Размер шрифта
-
+

Диссиденты - стр. 70

– То есть вас выпустили 9 мая погулять…

– Да, но пост все стоял. А потом я попыталась выйти из квартиры – нельзя вообще. А там уже знали, что я выходила 5 декабря, потом 10 декабря, у нас это были регулярные уже выходы на площадь. Как смеялся Айхенвальд – «митинг гласности молчаньем». То есть молча мы приходили к Пушкину, снимали шапки, но ничего другого не предпринимали. Мне такое и раньше устраивали – такой домашний арест, но всего на один день. Я решила, что это опять домашний арест, только он оказался на четыре месяца.

– Четыре месяца вас не выпускали из квартиры?
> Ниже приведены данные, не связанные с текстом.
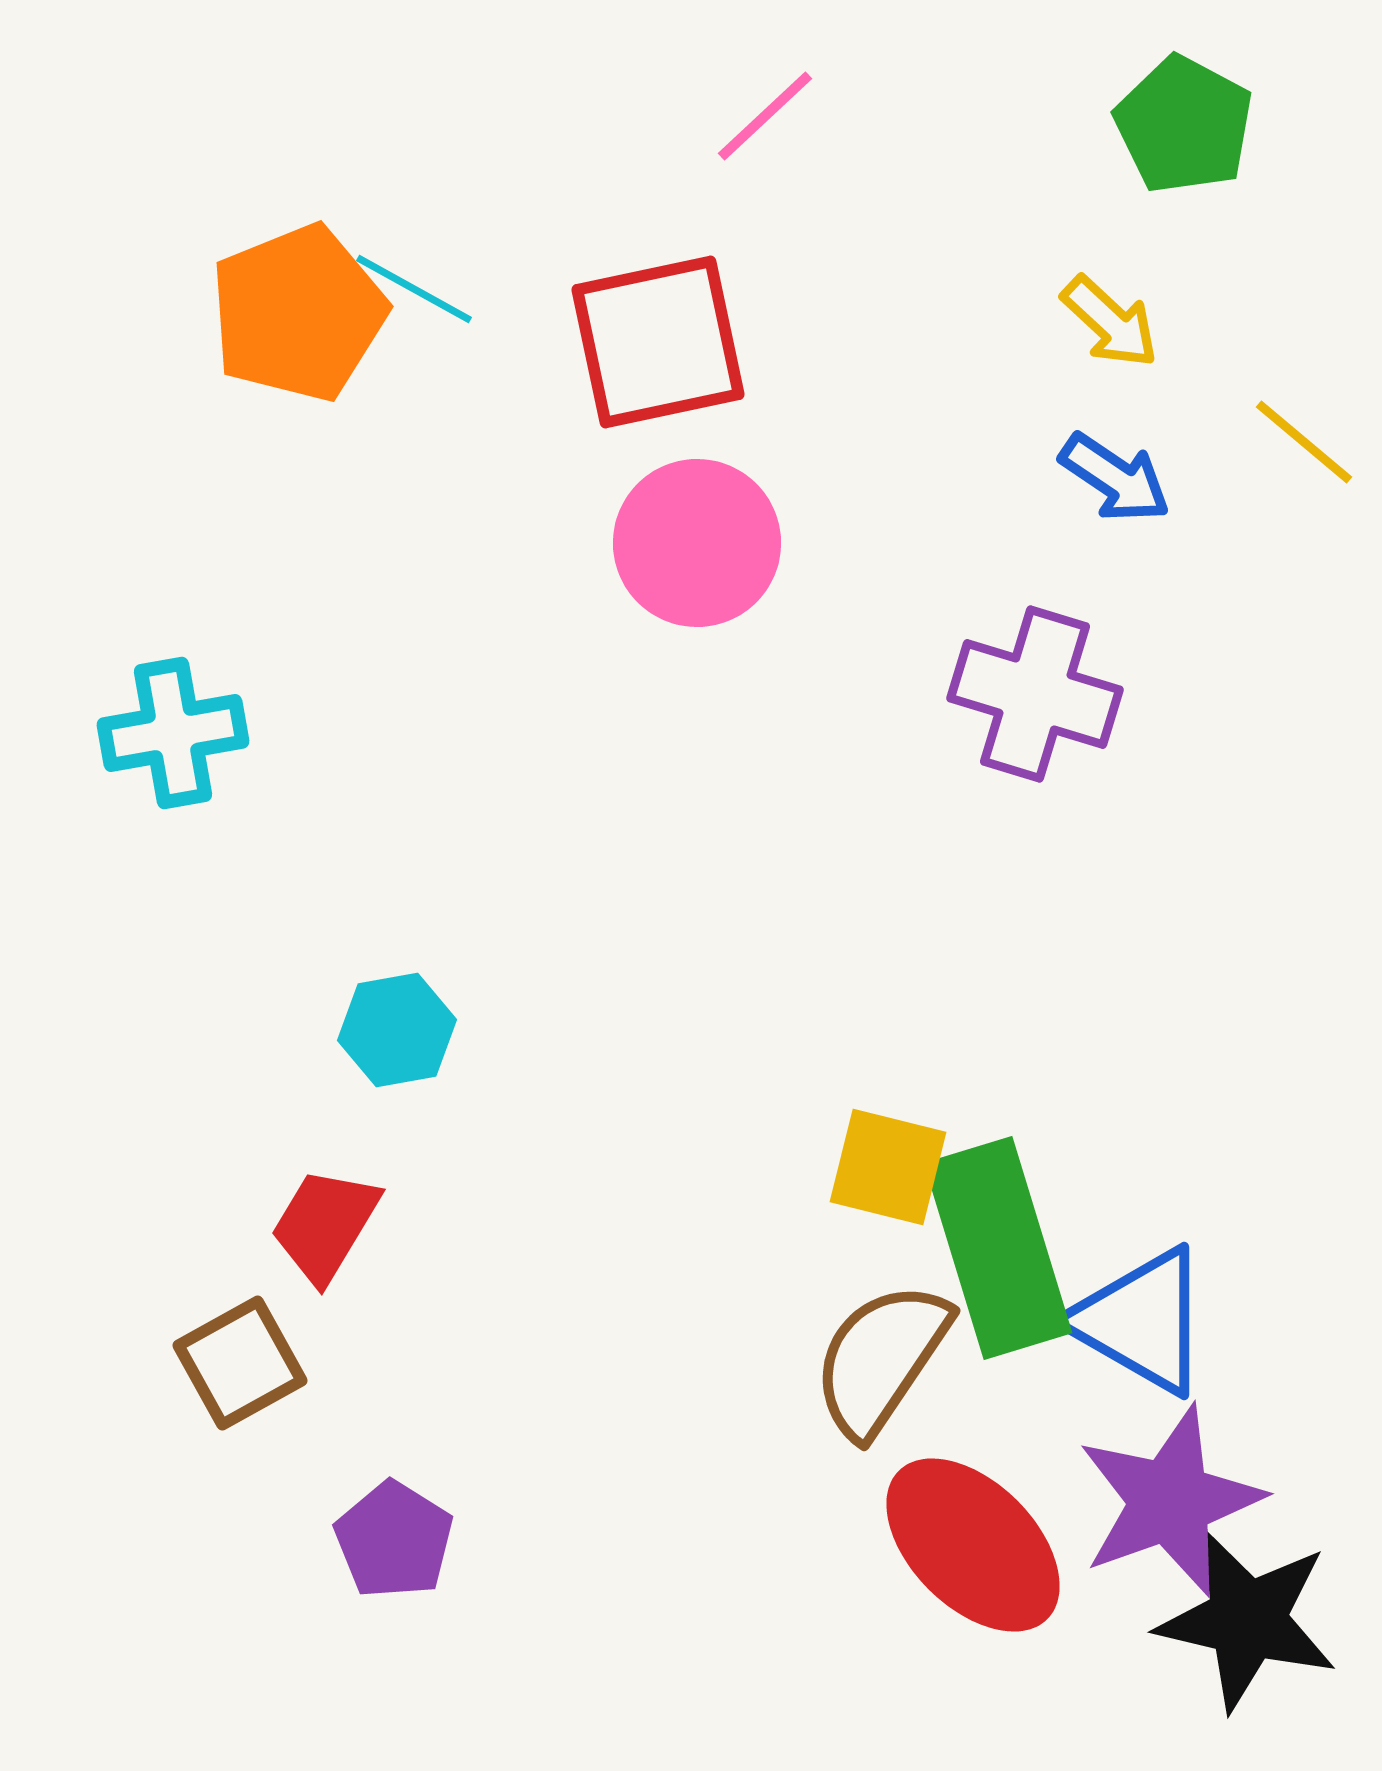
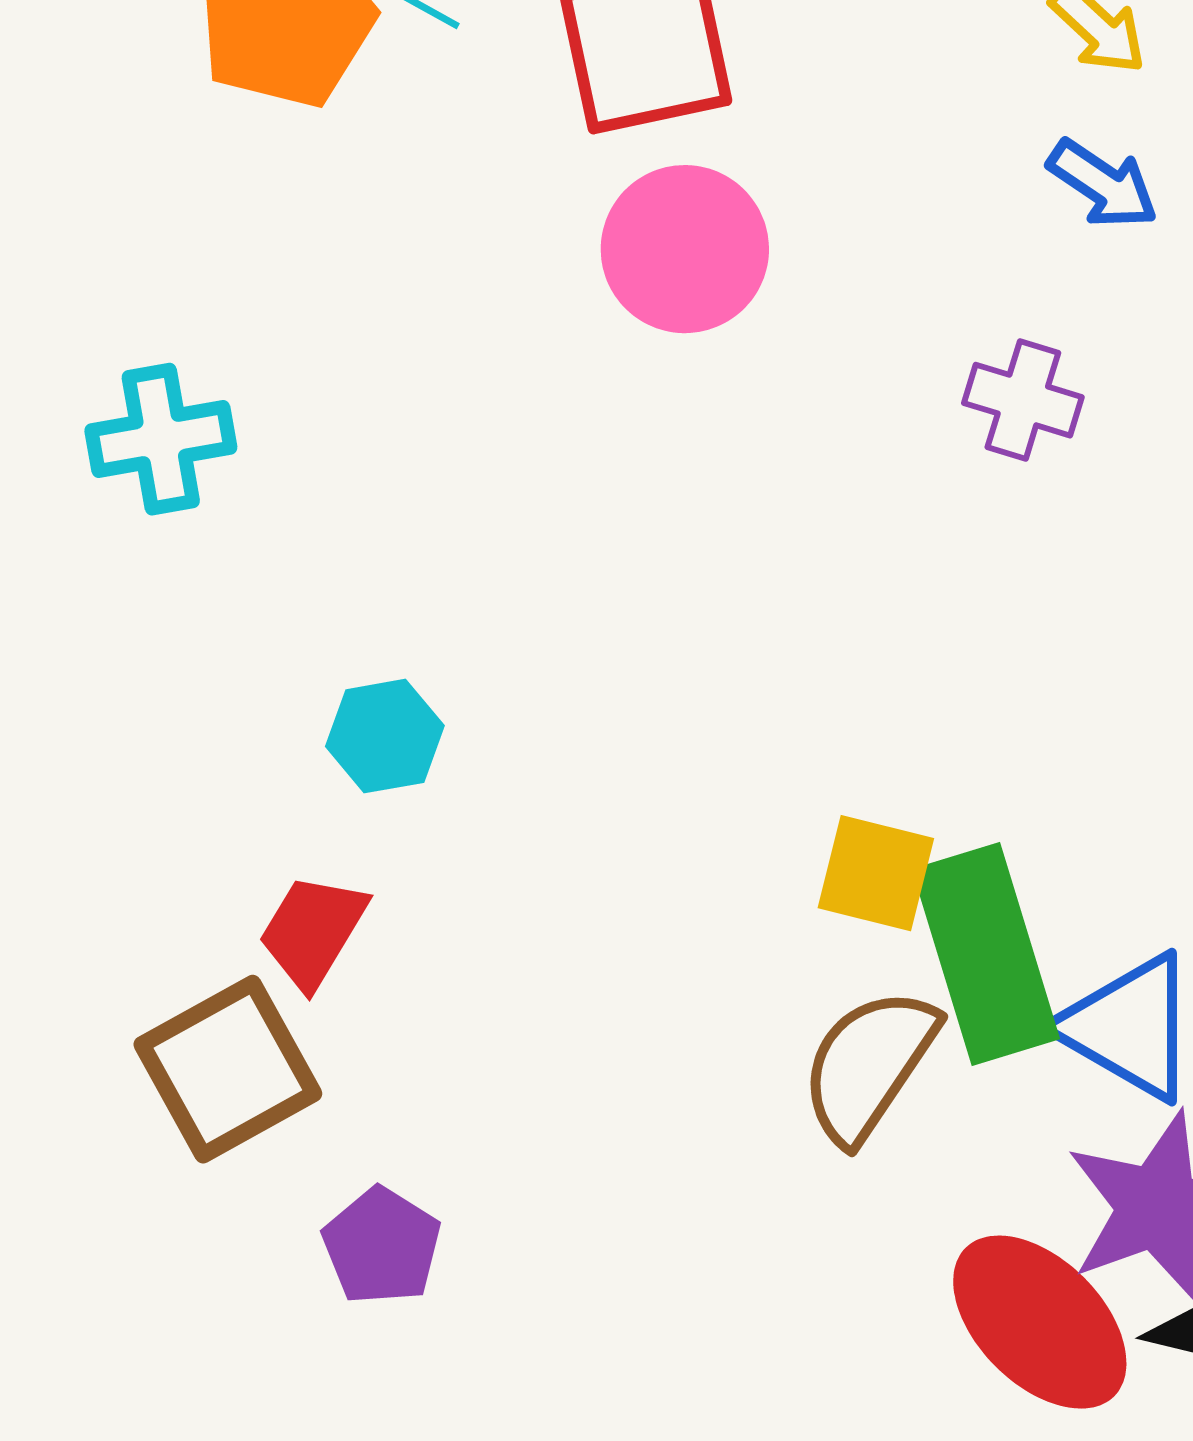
purple cross: (1035, 694) -> (1023, 400), size x0.7
brown square: (240, 1363) -> (228, 1069), size x1.4
red ellipse: (973, 1545) -> (1040, 1322), moved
– Да, меня не выпускали из квартиры, но настоящий домашний арест начался после 9 мая. Причем главным злом была я, поэтому мне разрешали выйти, погулять с ребенком, в магазин, но эти «кавалеры» меня всюду сопровождали. Они там жили круглые сутки.

– И они как-то объяснили свое поведение?

– Конечно, нет! Это же просто исполнители. К тому же они говорят, что они из милиции, а на самом деле нет.

– А какие-то формальные обвинения вам предъявили?

– Нет, что вы! И нас так продержали четыре месяца. А потом сняли. Когда Люську Боннэр осудили, тогда нас отпустили. Мы были в таком режиме. А Сережа бедный ведь работал, и он сам явился ко мне, они про него не знали, что у меня муж есть. Но вот Сережа сказал: «Я сам пришел в тюрьму». Он им сказал: «Я муж хозяйки дома». А они ничего не знали, проверили его паспорт, и он так со мной вместе и сел. Но у него был более щадящий режим. Он говорил: «Мне на работу». И его отпускали на работу, но сопровождали каждый раз туда и обратно. Самое интересное, что работа у него была такая, институт, что он мог оттуда звонить, что угодно. Но Сережа, по-моему, все это перенес хуже, чем я. Он потом заболел рассеянным склерозом, и мне кажется, что началось все с этого. А я как раз легко переносила это. И он, уходя, тогда даже сказал: «Я не знаю, вернусь ли я». А я сказала: «Ты, конечно, вернешься, но они тебя тоже будут держать». Но я просто была плохая подсудимая, а он получше. Или он им сообщал: «Я хочу вместе с сыном прогуляться, пойти в гости к тетушке, которая меня воспитывала, когда мой отец был расстрелян». Нет, они его отпускали – к тетушке, еще куда-то.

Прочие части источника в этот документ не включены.